In any case, sometimes this is how I feel about my house. Although you climb up a flight of outdoor stairs to reach the door, the rest of the house rises high above our corner. And scraped up against the side of our house, as though imposing and threatening our building, towers an apartment complex. In the evening, when the bathroom window is open, I go in there and turn the light off and open the blinds. A distant light pierces the window in split lines and a few voices can be heard in apartments not able to be seen from ours, but the voices drift into the room as though the bodies from whence they come are nearby, almost talking to us. My room, the bathroom and my roommate’s room share a common shaft and sometimes, when people in other apartments converse, it seems as though we are in the true underbelly of the monster that these buildings form, pressed up against one another, where voices can be heard muted and tampered by the skin and tissue of the monster’s organs.

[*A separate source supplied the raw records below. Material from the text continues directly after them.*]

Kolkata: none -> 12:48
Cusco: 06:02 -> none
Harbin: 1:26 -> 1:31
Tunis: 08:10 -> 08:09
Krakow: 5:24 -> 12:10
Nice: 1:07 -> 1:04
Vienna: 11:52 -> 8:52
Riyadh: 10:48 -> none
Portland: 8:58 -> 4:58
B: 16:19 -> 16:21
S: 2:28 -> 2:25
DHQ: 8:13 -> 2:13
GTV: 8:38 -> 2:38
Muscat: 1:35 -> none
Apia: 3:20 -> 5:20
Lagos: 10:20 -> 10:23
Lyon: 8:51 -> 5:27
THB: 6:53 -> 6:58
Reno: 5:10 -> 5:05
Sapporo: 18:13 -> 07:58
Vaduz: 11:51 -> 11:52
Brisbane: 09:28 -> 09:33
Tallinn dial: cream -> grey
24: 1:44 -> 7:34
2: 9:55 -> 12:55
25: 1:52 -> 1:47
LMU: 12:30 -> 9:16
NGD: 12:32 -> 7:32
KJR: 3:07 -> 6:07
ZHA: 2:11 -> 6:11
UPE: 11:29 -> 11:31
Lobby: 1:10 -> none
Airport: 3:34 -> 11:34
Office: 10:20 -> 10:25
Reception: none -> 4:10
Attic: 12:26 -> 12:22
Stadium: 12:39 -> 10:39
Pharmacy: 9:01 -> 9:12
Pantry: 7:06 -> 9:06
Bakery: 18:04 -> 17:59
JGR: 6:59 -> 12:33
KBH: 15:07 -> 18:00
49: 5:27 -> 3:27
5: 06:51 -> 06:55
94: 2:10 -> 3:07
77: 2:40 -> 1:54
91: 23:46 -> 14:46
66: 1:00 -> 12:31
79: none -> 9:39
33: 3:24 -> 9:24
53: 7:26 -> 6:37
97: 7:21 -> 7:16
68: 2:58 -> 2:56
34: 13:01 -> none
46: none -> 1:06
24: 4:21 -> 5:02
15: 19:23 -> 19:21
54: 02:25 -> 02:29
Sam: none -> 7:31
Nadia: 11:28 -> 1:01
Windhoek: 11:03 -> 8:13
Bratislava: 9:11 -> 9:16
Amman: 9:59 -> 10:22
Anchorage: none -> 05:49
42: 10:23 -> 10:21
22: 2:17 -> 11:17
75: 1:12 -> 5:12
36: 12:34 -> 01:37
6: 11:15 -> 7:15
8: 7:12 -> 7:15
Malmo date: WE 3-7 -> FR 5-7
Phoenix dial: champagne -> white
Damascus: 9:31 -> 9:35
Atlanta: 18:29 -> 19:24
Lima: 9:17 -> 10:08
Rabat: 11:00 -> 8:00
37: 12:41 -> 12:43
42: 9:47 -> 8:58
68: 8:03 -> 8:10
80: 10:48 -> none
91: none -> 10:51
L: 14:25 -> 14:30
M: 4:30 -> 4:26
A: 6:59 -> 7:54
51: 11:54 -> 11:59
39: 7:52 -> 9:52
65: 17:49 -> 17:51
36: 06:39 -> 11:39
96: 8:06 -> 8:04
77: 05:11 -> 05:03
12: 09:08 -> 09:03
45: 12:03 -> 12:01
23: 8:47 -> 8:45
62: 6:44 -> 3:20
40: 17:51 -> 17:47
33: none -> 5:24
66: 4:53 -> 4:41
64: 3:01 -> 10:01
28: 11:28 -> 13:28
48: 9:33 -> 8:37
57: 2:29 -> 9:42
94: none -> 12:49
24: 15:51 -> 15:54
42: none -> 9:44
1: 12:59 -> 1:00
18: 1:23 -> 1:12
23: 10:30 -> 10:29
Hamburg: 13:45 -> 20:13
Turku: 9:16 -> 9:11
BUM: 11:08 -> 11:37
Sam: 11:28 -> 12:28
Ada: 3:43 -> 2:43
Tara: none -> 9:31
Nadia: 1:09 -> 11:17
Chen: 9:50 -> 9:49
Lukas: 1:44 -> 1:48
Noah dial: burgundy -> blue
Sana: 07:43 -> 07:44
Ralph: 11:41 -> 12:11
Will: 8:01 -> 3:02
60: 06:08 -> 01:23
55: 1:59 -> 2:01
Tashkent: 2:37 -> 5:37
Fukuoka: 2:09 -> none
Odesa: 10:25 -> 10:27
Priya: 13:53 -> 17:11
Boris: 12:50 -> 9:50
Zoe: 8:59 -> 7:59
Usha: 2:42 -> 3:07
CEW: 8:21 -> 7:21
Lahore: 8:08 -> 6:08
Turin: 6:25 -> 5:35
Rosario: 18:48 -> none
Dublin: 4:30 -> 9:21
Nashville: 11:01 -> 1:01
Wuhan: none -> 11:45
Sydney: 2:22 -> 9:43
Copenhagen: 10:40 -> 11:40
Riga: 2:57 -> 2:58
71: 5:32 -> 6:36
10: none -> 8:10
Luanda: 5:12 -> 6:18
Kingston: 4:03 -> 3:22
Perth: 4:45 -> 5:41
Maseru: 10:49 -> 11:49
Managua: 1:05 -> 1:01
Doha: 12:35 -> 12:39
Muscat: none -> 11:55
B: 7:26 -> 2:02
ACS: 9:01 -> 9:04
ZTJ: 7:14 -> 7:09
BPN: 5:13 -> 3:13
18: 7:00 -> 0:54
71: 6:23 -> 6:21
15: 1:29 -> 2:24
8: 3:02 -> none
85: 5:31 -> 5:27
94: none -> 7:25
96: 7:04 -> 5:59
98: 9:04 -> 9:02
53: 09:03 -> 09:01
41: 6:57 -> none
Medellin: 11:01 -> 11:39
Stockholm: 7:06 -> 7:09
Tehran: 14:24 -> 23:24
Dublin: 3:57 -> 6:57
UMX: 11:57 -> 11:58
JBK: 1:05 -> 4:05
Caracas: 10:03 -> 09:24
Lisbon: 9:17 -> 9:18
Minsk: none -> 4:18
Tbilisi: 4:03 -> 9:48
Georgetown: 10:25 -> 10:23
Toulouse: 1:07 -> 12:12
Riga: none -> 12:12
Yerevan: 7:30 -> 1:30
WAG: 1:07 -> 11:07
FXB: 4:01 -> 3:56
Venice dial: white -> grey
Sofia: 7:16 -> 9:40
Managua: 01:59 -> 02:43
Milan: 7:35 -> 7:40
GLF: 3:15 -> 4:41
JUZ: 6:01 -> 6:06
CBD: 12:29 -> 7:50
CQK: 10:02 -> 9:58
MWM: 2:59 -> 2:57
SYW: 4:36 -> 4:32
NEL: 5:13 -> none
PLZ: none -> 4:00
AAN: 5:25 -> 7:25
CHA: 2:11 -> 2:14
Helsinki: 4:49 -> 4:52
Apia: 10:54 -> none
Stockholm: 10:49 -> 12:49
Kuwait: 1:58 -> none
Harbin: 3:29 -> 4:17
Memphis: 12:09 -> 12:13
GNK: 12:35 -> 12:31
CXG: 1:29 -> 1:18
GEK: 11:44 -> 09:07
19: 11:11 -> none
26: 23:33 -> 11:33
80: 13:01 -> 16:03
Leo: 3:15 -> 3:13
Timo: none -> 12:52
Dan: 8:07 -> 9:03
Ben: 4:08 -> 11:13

There are windows below, and I am not sure where they lead, but at times in the morning and late at night (always at the extremities of time) I can hear the hum and soft clicks—like the distant engine room of a freighter—of a washer and dryer tumbling clothes. The kitchen window over the sink shares another space and there are staircases and other anonymous windows that I can see from there. Black stains have dripped down the walls of this shaft and I wonder who, if anyone was supposed to clean this shaft. The conclusion I have reached is that it was never supposed to be cleaned. It was built haphazardly with cleanliness nowhere near in mind. Only perhaps 1. structural support, 2. ventilation and maybe, 3. natural lighting, though it is so dim, I highly doubt it. Over time the air shaft has taken on its own qualities and has gone way beyond what any designer or architect had ever imagined the original look of these buildings to be. I don’t imagine the house I live in was supposed to be pushed between two other houses, but they are. Much like the floor of a rainforest receives no sun light because the trees have over so much time grown, competed in height and, as a result, shaded sometimes completely the floor below, our apartment is bested by the proprietors above us.
And now sometimes, when I wake and my eyes first light upon the shaft, the belly of the center of darkness of the air shafts and I see a clouded light coming from the windows and I drift back into sleep I envision myself falling endlessly, like the doomed Romulan, into the depths of the earth.